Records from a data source
+ + + +
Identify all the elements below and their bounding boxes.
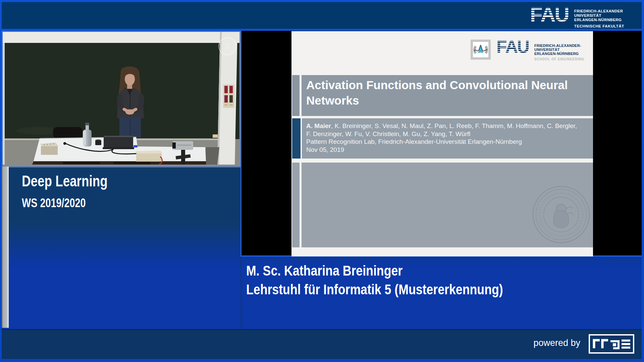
slide-title-line1: Activation Functions and Convolutional N… bbox=[306, 77, 593, 93]
lecture-video-page: FAU FRIEDRICH-ALEXANDER UNIVERSITÄT ERLA… bbox=[0, 0, 644, 362]
fau-line2: UNIVERSITÄT bbox=[574, 13, 624, 18]
fau-line1: FRIEDRICH-ALEXANDER bbox=[574, 9, 624, 13]
title-band-left-segment bbox=[292, 75, 300, 116]
main-area: Deep Learning WS 2019/2020 bbox=[2, 31, 642, 359]
slide-date: Nov 05, 2019 bbox=[306, 146, 593, 154]
author-accent-bar bbox=[292, 118, 301, 159]
chair bbox=[53, 127, 83, 138]
fau-slide-wordmark: FRIEDRICH-ALEXANDER- UNIVERSITÄT ERLANGE… bbox=[534, 40, 584, 61]
slide-authors: A. Maier, K. Breininger, S. Vesal, N. Ma… bbox=[302, 118, 593, 159]
authors-line2: F. Denzinger, W. Fu, V. Christlein, M. G… bbox=[306, 130, 593, 138]
fau-slide-logo: FAU FRIEDRICH-ALEXANDER- UNIVERSITÄT ERL… bbox=[497, 40, 584, 61]
course-term: WS 2019/2020 bbox=[22, 196, 108, 210]
blackboard bbox=[5, 43, 223, 139]
lower-band-left-segment bbox=[292, 163, 300, 247]
usb-connector bbox=[133, 145, 138, 147]
school-label: SCHOOL OF ENGINEERING bbox=[534, 57, 584, 61]
bottom-bar: powered by bbox=[2, 329, 642, 359]
slide-title-line2: Networks bbox=[306, 93, 593, 108]
bottle-cap bbox=[85, 123, 89, 126]
fau-slide-line1: FRIEDRICH-ALEXANDER- bbox=[534, 44, 584, 48]
speaker-department: Lehrstuhl für Informatik 5 (Mustererkenn… bbox=[246, 282, 503, 298]
affiliation: Pattern Recognition Lab, Friedrich-Alexa… bbox=[306, 138, 593, 146]
university-seal-icon bbox=[532, 185, 591, 244]
slide-lower-band bbox=[302, 163, 593, 247]
speaker-video[interactable] bbox=[2, 31, 243, 168]
fau-line3: ERLANGEN-NÜRNBERG bbox=[574, 18, 624, 22]
fau-slide-letters: FAU bbox=[497, 40, 529, 54]
eraser bbox=[213, 134, 218, 138]
authors-line1: A. Maier, K. Breininger, S. Vesal, N. Ma… bbox=[306, 122, 593, 130]
left-edge-strip bbox=[2, 167, 9, 328]
first-author: A. Maier bbox=[306, 122, 331, 129]
water-bottle bbox=[83, 130, 92, 146]
column-divider bbox=[240, 257, 241, 329]
rrze-logo-icon[interactable] bbox=[589, 334, 634, 354]
speaker-name: M. Sc. Katharina Breininger bbox=[246, 263, 402, 279]
fau-header-logo[interactable]: FAU FRIEDRICH-ALEXANDER UNIVERSITÄT ERLA… bbox=[531, 6, 624, 28]
fau-striped-letters-icon: FAU bbox=[531, 6, 570, 23]
fau-slide-line2: UNIVERSITÄT bbox=[534, 48, 584, 52]
slide-panel[interactable]: FAU FRIEDRICH-ALEXANDER- UNIVERSITÄT ERL… bbox=[240, 31, 642, 257]
slide-title: Activation Functions and Convolutional N… bbox=[302, 75, 593, 116]
fau-letters: FAU bbox=[531, 6, 569, 23]
lecture-hall-scene bbox=[3, 32, 239, 165]
upper-wall bbox=[3, 32, 239, 44]
course-title: Deep Learning bbox=[22, 172, 108, 190]
laptop bbox=[104, 136, 133, 148]
powered-by-label: powered by bbox=[533, 338, 580, 348]
course-info: Deep Learning WS 2019/2020 bbox=[22, 172, 129, 210]
top-bar: FAU FRIEDRICH-ALEXANDER UNIVERSITÄT ERLA… bbox=[2, 2, 642, 29]
presentation-slide: FAU FRIEDRICH-ALEXANDER- UNIVERSITÄT ERL… bbox=[291, 31, 593, 256]
university-seal-watermark-icon bbox=[219, 38, 236, 55]
fau-slide-line3: ERLANGEN-NÜRNBERG bbox=[534, 52, 584, 56]
pattern-recognition-lab-logo-icon bbox=[471, 40, 491, 60]
faculty-label: TECHNISCHE FAKULTÄT bbox=[574, 24, 624, 28]
fau-striped-letters-navy-icon: FAU bbox=[497, 40, 532, 54]
cup bbox=[95, 140, 101, 145]
fau-header-wordmark: FRIEDRICH-ALEXANDER UNIVERSITÄT ERLANGEN… bbox=[574, 6, 624, 28]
+ + + +
■ Prompt ■
Output a verbatim copy of all entries above; no pictures go in it.

■ Answer to this exercise ■
Identify all the elements below and their bounding boxes.
slide-title-line1: Activation Functions and Convolutional N… bbox=[306, 77, 593, 93]
lecture-video-page: FAU FRIEDRICH-ALEXANDER UNIVERSITÄT ERLA… bbox=[0, 0, 644, 362]
fau-line2: UNIVERSITÄT bbox=[574, 13, 624, 18]
fau-line1: FRIEDRICH-ALEXANDER bbox=[574, 9, 624, 13]
title-band-left-segment bbox=[292, 75, 300, 116]
main-area: Deep Learning WS 2019/2020 bbox=[2, 31, 642, 359]
slide-date: Nov 05, 2019 bbox=[306, 146, 593, 154]
author-accent-bar bbox=[292, 118, 301, 159]
chair bbox=[53, 127, 83, 138]
fau-slide-wordmark: FRIEDRICH-ALEXANDER- UNIVERSITÄT ERLANGE… bbox=[534, 40, 584, 61]
slide-authors: A. Maier, K. Breininger, S. Vesal, N. Ma… bbox=[302, 118, 593, 159]
authors-line2: F. Denzinger, W. Fu, V. Christlein, M. G… bbox=[306, 130, 593, 138]
fau-slide-logo: FAU FRIEDRICH-ALEXANDER- UNIVERSITÄT ERL… bbox=[497, 40, 584, 61]
course-term: WS 2019/2020 bbox=[22, 196, 108, 210]
blackboard bbox=[5, 43, 223, 139]
lower-band-left-segment bbox=[292, 163, 300, 247]
usb-connector bbox=[133, 145, 138, 147]
school-label: SCHOOL OF ENGINEERING bbox=[534, 57, 584, 61]
bottom-bar: powered by bbox=[2, 329, 642, 359]
slide-title-line2: Networks bbox=[306, 93, 593, 108]
bottle-cap bbox=[85, 123, 89, 126]
fau-slide-line1: FRIEDRICH-ALEXANDER- bbox=[534, 44, 584, 48]
speaker-department: Lehrstuhl für Informatik 5 (Mustererkenn… bbox=[246, 282, 503, 298]
affiliation: Pattern Recognition Lab, Friedrich-Alexa… bbox=[306, 138, 593, 146]
university-seal-icon bbox=[532, 185, 591, 244]
slide-lower-band bbox=[302, 163, 593, 247]
speaker-video[interactable] bbox=[2, 31, 243, 168]
fau-line3: ERLANGEN-NÜRNBERG bbox=[574, 18, 624, 22]
fau-slide-letters: FAU bbox=[497, 40, 529, 54]
eraser bbox=[213, 134, 218, 138]
authors-line1: A. Maier, K. Breininger, S. Vesal, N. Ma… bbox=[306, 122, 593, 130]
left-edge-strip bbox=[2, 167, 9, 328]
first-author: A. Maier bbox=[306, 122, 331, 129]
water-bottle bbox=[83, 130, 92, 146]
column-divider bbox=[240, 257, 241, 329]
rrze-logo-icon[interactable] bbox=[589, 334, 634, 354]
speaker-name: M. Sc. Katharina Breininger bbox=[246, 263, 402, 279]
fau-header-logo[interactable]: FAU FRIEDRICH-ALEXANDER UNIVERSITÄT ERLA… bbox=[531, 6, 624, 28]
fau-striped-letters-icon: FAU bbox=[531, 6, 570, 23]
fau-slide-line2: UNIVERSITÄT bbox=[534, 48, 584, 52]
slide-panel[interactable]: FAU FRIEDRICH-ALEXANDER- UNIVERSITÄT ERL… bbox=[240, 31, 642, 257]
slide-title: Activation Functions and Convolutional N… bbox=[302, 75, 593, 116]
fau-letters: FAU bbox=[531, 6, 569, 23]
lecture-hall-scene bbox=[3, 32, 239, 165]
upper-wall bbox=[3, 32, 239, 44]
course-title: Deep Learning bbox=[22, 172, 108, 190]
laptop bbox=[104, 136, 133, 148]
powered-by-label: powered by bbox=[533, 338, 580, 348]
course-info: Deep Learning WS 2019/2020 bbox=[22, 172, 129, 210]
top-bar: FAU FRIEDRICH-ALEXANDER UNIVERSITÄT ERLA… bbox=[2, 2, 642, 29]
presentation-slide: FAU FRIEDRICH-ALEXANDER- UNIVERSITÄT ERL… bbox=[291, 31, 593, 256]
university-seal-watermark-icon bbox=[219, 38, 236, 55]
fau-slide-line3: ERLANGEN-NÜRNBERG bbox=[534, 52, 584, 56]
pattern-recognition-lab-logo-icon bbox=[471, 40, 491, 60]
faculty-label: TECHNISCHE FAKULTÄT bbox=[574, 24, 624, 28]
fau-striped-letters-navy-icon: FAU bbox=[497, 40, 532, 54]
cup bbox=[95, 140, 101, 145]
fau-header-wordmark: FRIEDRICH-ALEXANDER UNIVERSITÄT ERLANGEN… bbox=[574, 6, 624, 28]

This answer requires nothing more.